EXERCISE DIRECTIONS: An exact reproduction of the records is required, with all images left out.

═══ EXCERPTED RECORDS

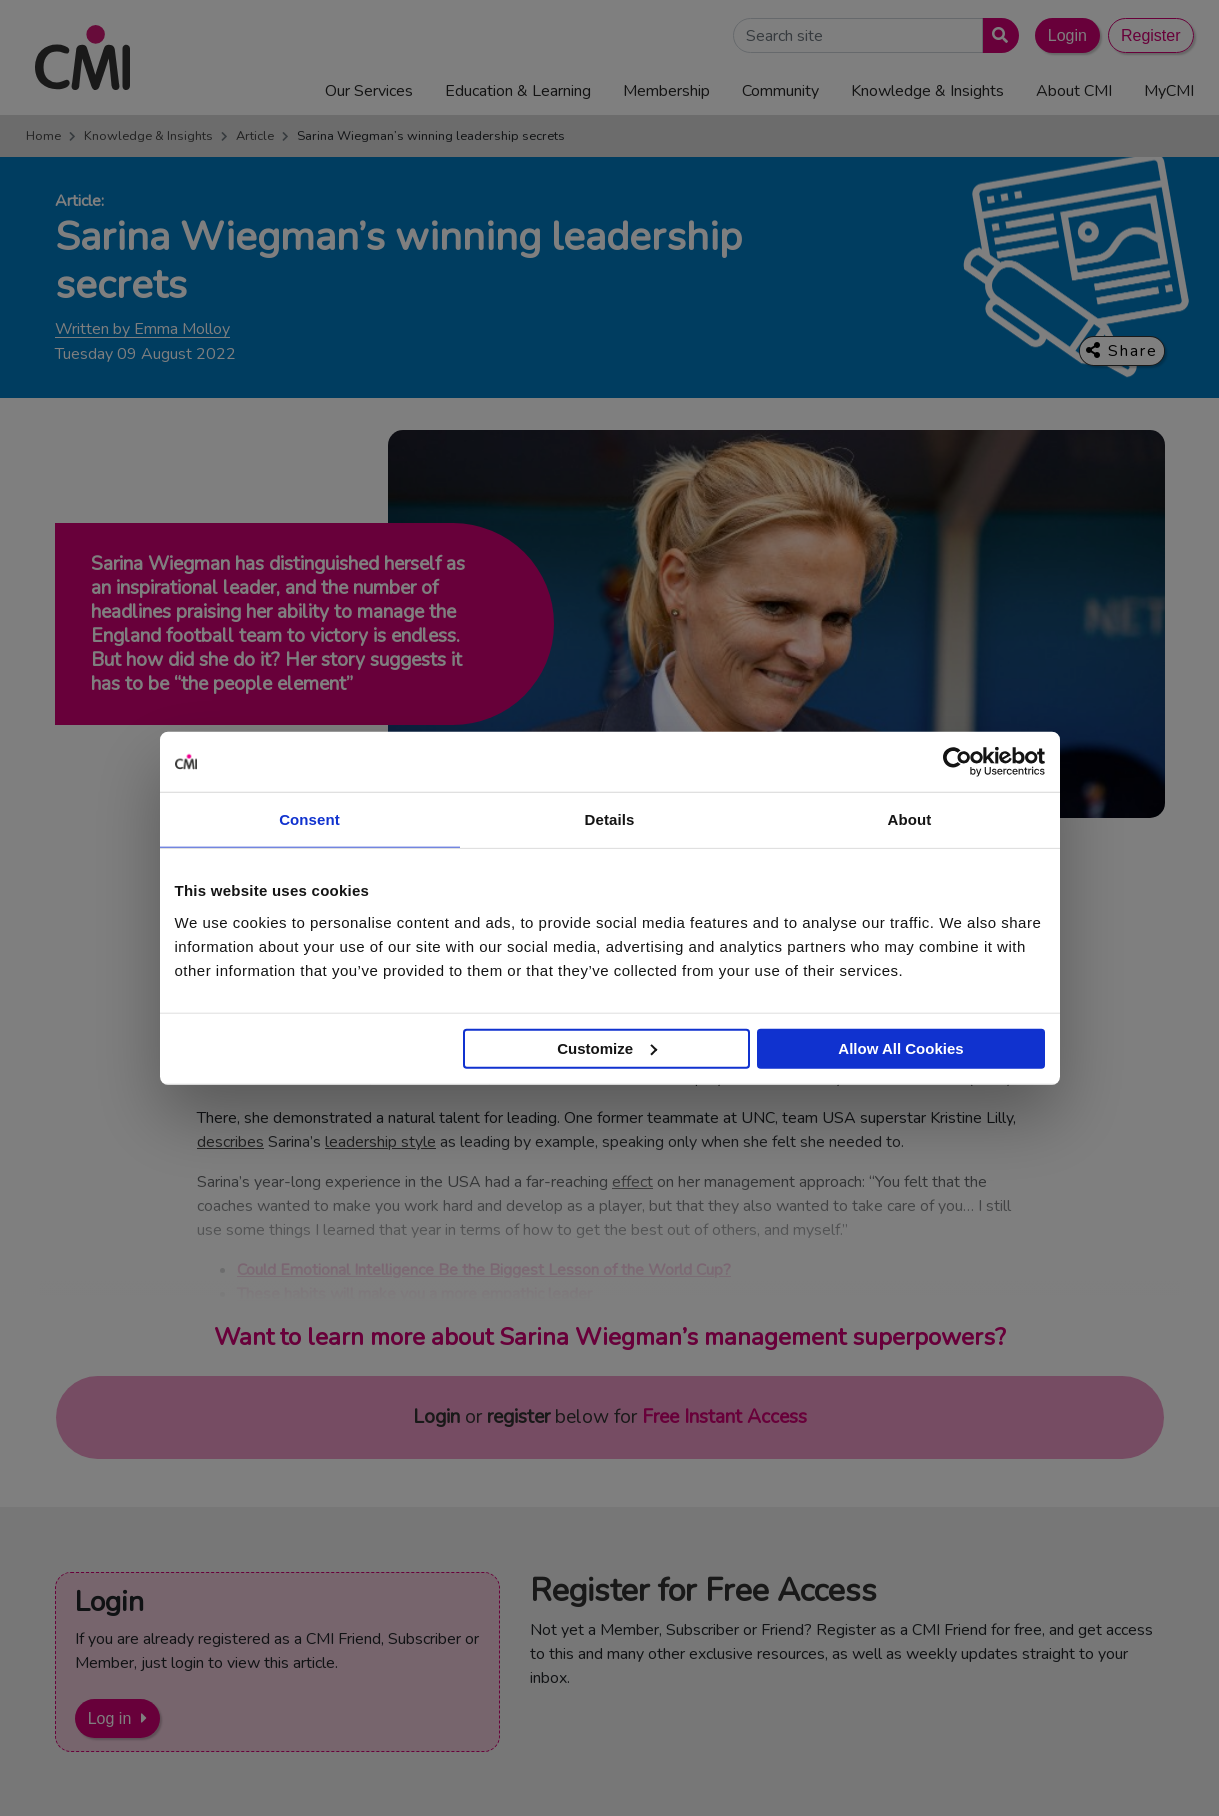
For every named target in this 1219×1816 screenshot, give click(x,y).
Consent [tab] (309, 819)
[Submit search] (996, 35)
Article (255, 136)
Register (1151, 35)
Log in (110, 1718)
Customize (607, 1047)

══════

FINISHED TASK:
For every named target in this 1219×1816 screenshot, give click(x,y).
Consent [tab] (309, 819)
[Submit search] (996, 35)
Article (255, 136)
Register (1151, 35)
Log in (110, 1718)
Customize (607, 1047)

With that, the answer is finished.